Der Kunde kündigt seinen Versicherungsvertrag – allerdings zeitwidrig, weshalb der Versicherer die Kündigung zurückweist. Als der Kunde vor Vertragsablauf seine Kündigung widerrufen will, reagiert die Versicherung nicht. Ist dieses Schweigen als Zustimmung dazu zu verstehen, dass der Vertrag weiterläuft?
Redakteur/in: Kerstin Quirchtmayr - Veröffentlicht am 02.08.2016
Der Kunde hatte einen Krankenversicherungsvertrag auf unbestimmte Zeit abgeschlossen, dem die Allgemeinen Versicherungsbedingungen für die Krankheitskosten- und Krankenhaus-Taggeldversicherung (AVB) zugrunde lagen. Am 5. November 2012 kündigte er den Vertrag, weil er sich ein besseres Angebot von einer anderen Versicherungsanstalt erwartete. Das akzeptierte die Versicherung nicht – und stellte in ihrem Schreiben mit Verweis auf die AVB fest, dass die Kündigung zeitwidrig sei.
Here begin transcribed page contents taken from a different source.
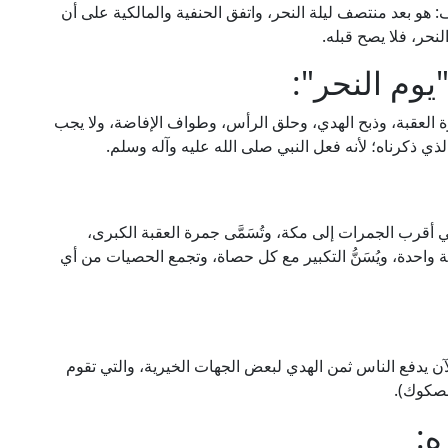
هو بعد منتصف ليلة النحر، واتفق الحنفية والمالكية على أن
نحر، فلا يصح قبله.
يوم النحر":
ة العقبة، وذبح الهدي، وحلق الرأس، وطواف الإفاضة، ولا يجب
ذي ذكرناه؛ لأنه فعل النبي صلى الله عليه وآله وسلم.
 أقرب الجمرات إلى مكة، وتُسَمَّى جمرة العقبة الكبرى،
عة واحدة، ويُسَنُّ التكبير مع كل حصاة، وتجمع الحصيات من أي
لآن يدفع الناس ثمن الهدي لبعض الجهات الخيرية، والتي تقوم
لصكوك).
ه: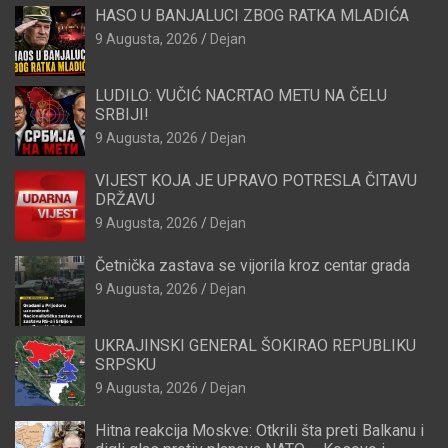
HASO U BANJALUCI ZBOG RATKA MLADIĆA
9 Augusta, 2026
Dejan
LUDILO: VUČIĆ NACRTAO METU NA ČELU
SRBIJI!
9 Augusta, 2026
Dejan
VIJEST KOJA JE UPRAVO POTRESLA ČITAVU
DRŽAVU
9 Augusta, 2026
Dejan
Četnička zastava se vijorila kroz centar grada
9 Augusta, 2026
Dejan
UKRAJINSKI GENERAL ŠOKIRAO REPUBLIKU
SRPSKU
9 Augusta, 2026
Dejan
Hitna reakcija Moskve: Otkrili šta preti Balkanu i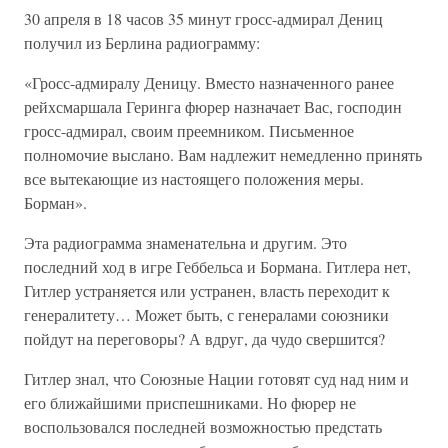
30 апреля в 18 часов 35 минут гросс-адмирал Дениц
получил из Берлина радиограмму:
«Гросс-адмиралу Деницу. Вместо назначенного ранее
рейхсмаршала Геринга фюрер назначает Вас, господин
гросс-адмирал, своим преемником. Письменное
полномочие выслано. Вам надлежит немедленно принять
все вытекающие из настоящего положения меры.
Борман».
Эта радиограмма знаменательна и другим. Это
последний ход в игре Геббельса и Бормана. Гитлера нет,
Гитлер устраняется или устранен, власть переходит к
генералитету… Может быть, с генералами союзники
пойдут на переговоры? А вдруг, да чудо свершится?
Гитлер знал, что Союзные Нации готовят суд над ним и
его ближайшими приспешниками. Но фюрер не
воспользовался последней возможностью предстать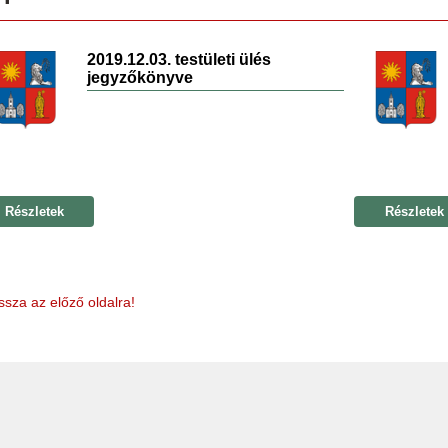
2019.12.03. testületi ülés
jegyzőkönyve
Részletek
Részletek
ssza az előző oldalra!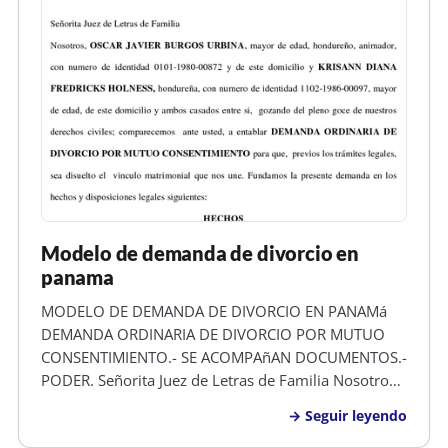
Modelo de demanda de divorcio en
panama
MODELO DE DEMANDA DE DIVORCIO EN PANAMá
DEMANDA ORDINARIA DE DIVORCIO POR MUTUO
CONSENTIMIENTO.- SE ACOMPAñAN DOCUMENTOS.-
PODER. Señorita Juez de Letras de Familia Nosotros,
OSCAR JAVIER BURGOS URBINA , mayor de edad,
Seguir leyendo
hondureño, animador, con numero de identidad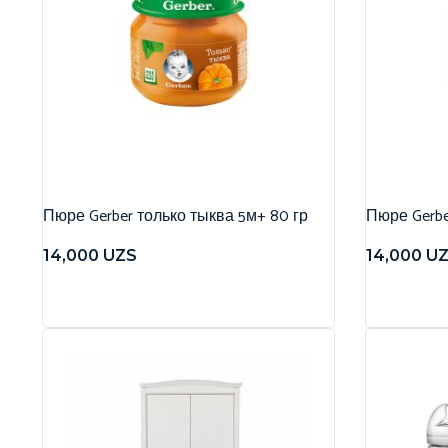
Пюре Gerber только тыква 5м+ 80 гр
Пюре Gerbe
14,000
UZS
14,000
U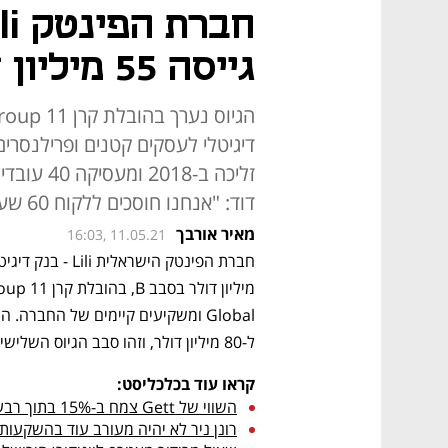
גייסה 55 מיליון דולר
דיגיטלי לעסקים קטנים ופרילנסרים 
דוד: "אנחנו חוסכים ללקוח 60 שעות ו-1,700 דולר בשנה"
מאיר אורבך
16:03, 11.05.21
ל-80 מיליון דולר, וזהו סבב הגיוס השלישי של החברה בתוך שנה.
קראו עוד בכלכליסט:
השווי של Gett צמח ב-15% בתוך רבעון אחד ל-2.2 מיליארד דולר
רונן ניר לא יהיה מעורב עוד בהשקעות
Darin heißt es nämlich unter anderem: „Der Versicherungsnehmer hat das Recht, den Versicherungsvertrag zum Ende eines jeden Versicherungsjahrs, frühestens aber zum Ablauf einer vereinbarten Vertragsdauer, mit einer Frist von drei Monaten zu kündigen.“ Die Versicherung habe im Februar 1991 begonnen, also ende das laufende Versicherungsjahr am 31. Jänner 2014. Zu diesem Datum werde der Vertrag dann beendet.
Nun trat jedoch der Kunde Ende Oktober 2013 per Schreiben von seiner Kündigung zurück – diese sei nur durch ein Missverständnis verschickt worden. Von der Versicherung kam darauf keine Reaktion.
Nach Unfall: Kündigung könne nicht mehr widerrufen werden
Als sich der Mann im Juni 2014 bei einem Sturz schwer verletzte (Diagnose: Akutes Subduralhämatom), musste er 69 Tage stationär im Krankenhaus behandelt werden. Die Leistung der Krankenversicherung blieb aus; diese teilte dem Patienten mit, dass eine Rücknahme der Kündigung nicht möglich sei.
In seiner Klage forderte der Kunde nun vom Versicherer neben einer Summe von mehr als 5.000 Euro auch die Feststellung, dass der Versicherungsvertrag weiterhin aufrecht sei. Weil die Versicherung nicht auf seine „Kündigungsrücknahme“ reagiert habe, sei von ihrer Zustimmung zum Weiterlaufen der Krankenversicherung auszugehen.
Schweigen gilt als Zustimmung
Das Berufungsgericht gab der Klage statt, der Oberste Gerichtshof (7 Ob 86/16x) bestätigte diese Entscheidung. Der Versicherer habe eine unwirksame Kündigung zurückzuweisen. Tut er das nicht, müsse er sich so behandeln lassen, als wäre der Versicherungsvertrag wirksam gekündigt worden. Die Höchstrichter deuten auf Basis der Grundsätze von Treu und Glauben das Schweigen des Versicherers als Annahme eines in der Kündigung liegenden Angebots auf Vertragsaufhebung. Aufgrund der gleichen Interessenslage habe der Versicherer auch den Widerruf einer zeitwidrigen Kündigung zurückzuweisen. Schweigen des Versicherers zu diesem – als Angebot zur Fortsetzung des Versicherungsverhältnisses zu sehenden – Widerruf gelte als Zustimmung.